:: Your objective ::
Each entry should be duplicated verbatim; its pictures should not be.

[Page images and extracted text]
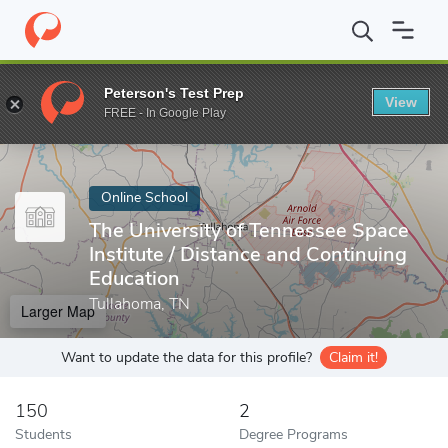
Home
Online Schools
The University of Tennessee Space Institut
Peterson's Test Prep
View
Enter a keyword
FREE - In Google Play
Online School
The University of Tennessee Space
Institute / Distance and Continuing
Education
Tullahoma, TN
Larger Map
Want to update the data for this profile?
Claim it!
150
2
Students
Degree Programs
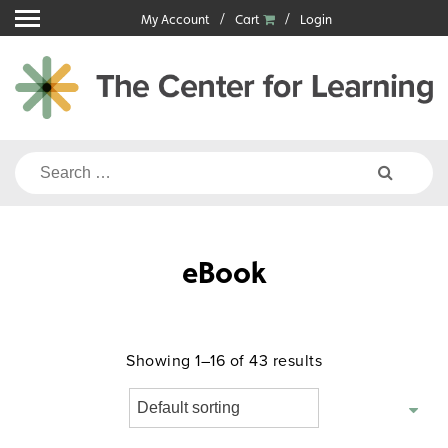
Skip
My Account
Cart
Login
to
content
Search
for:
eBook
Showing 1–16 of 43 results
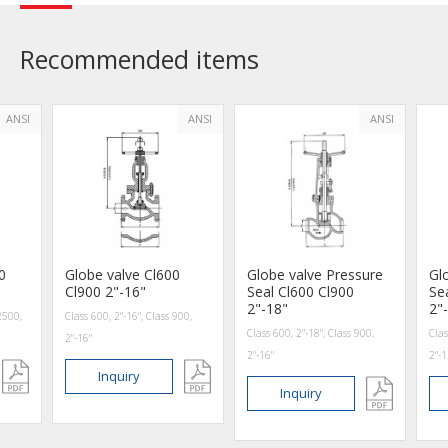
Recommended items
ANSI
ANSI
ANSI
0
Globe valve Cl600
Globe valve Pressure
Gl
Cl900 2"-16"
Seal Cl600 Cl900
Se
2"-18"
2"
2500,
Class 600, 2"-16", Class 900,
Class 600, 2"-18", Class 900,
Clas
2"-16"
2"-16"
2"-1
Inquiry
Inquiry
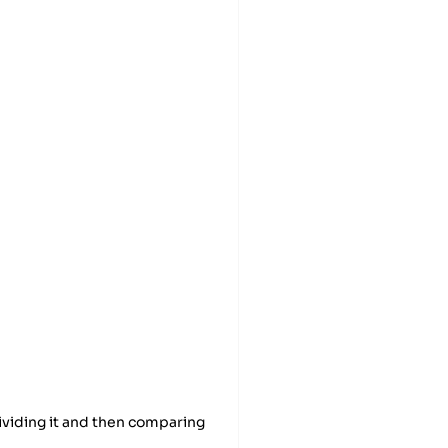
dividing it and then comparing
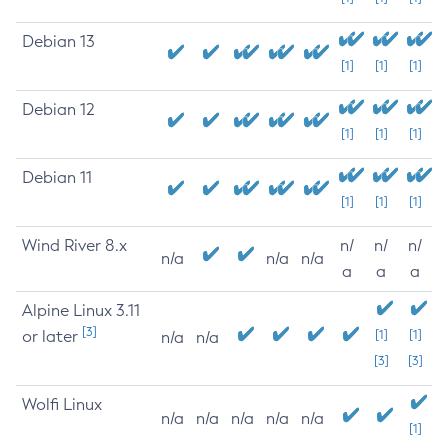
Debian 13
[1]
[1]
[1]
Debian 12
[1]
[1]
[1]
Debian 11
[1]
[1]
[1]
Wind River 8.x
n/
n/
n/
n/a
n/a
n/a
a
a
a
Alpine Linux 3.11
[3]
or later
[1]
[1]
n/a
n/a
[3]
[3]
Wolfi Linux
n/a
n/a
n/a
n/a
n/a
[1]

:: Your response ::
Home
Online Schools
The University of Tennessee Space Institut
Peterson's Test Prep
View
Enter a keyword
FREE - In Google Play
Online School
The University of Tennessee Space
Institute / Distance and Continuing
Education
Tullahoma, TN
Larger Map
Want to update the data for this profile?
Claim it!
150
2
Students
Degree Programs
Skip
My Account
Cart
Login
to
content
Search
for:
eBook
Showing 1–16 of 43 results
Recommended items
ANSI
ANSI
ANSI
0
Globe valve Cl600
Globe valve Pressure
Gl
Cl900 2"-16"
Seal Cl600 Cl900
Se
2"-18"
2"
2500,
Class 600, 2"-16", Class 900,
Class 600, 2"-18", Class 900,
Clas
2"-16"
2"-16"
2"-1
Inquiry
Inquiry
dividing it and then comparing
Debian 13
[1]
[1]
[1]
Debian 12
[1]
[1]
[1]
Debian 11
[1]
[1]
[1]
Wind River 8.x
n/
n/
n/
n/a
n/a
n/a
a
a
a
Alpine Linux 3.11
[3]
or later
[1]
[1]
n/a
n/a
[3]
[3]
Wolfi Linux
n/a
n/a
n/a
n/a
n/a
[1]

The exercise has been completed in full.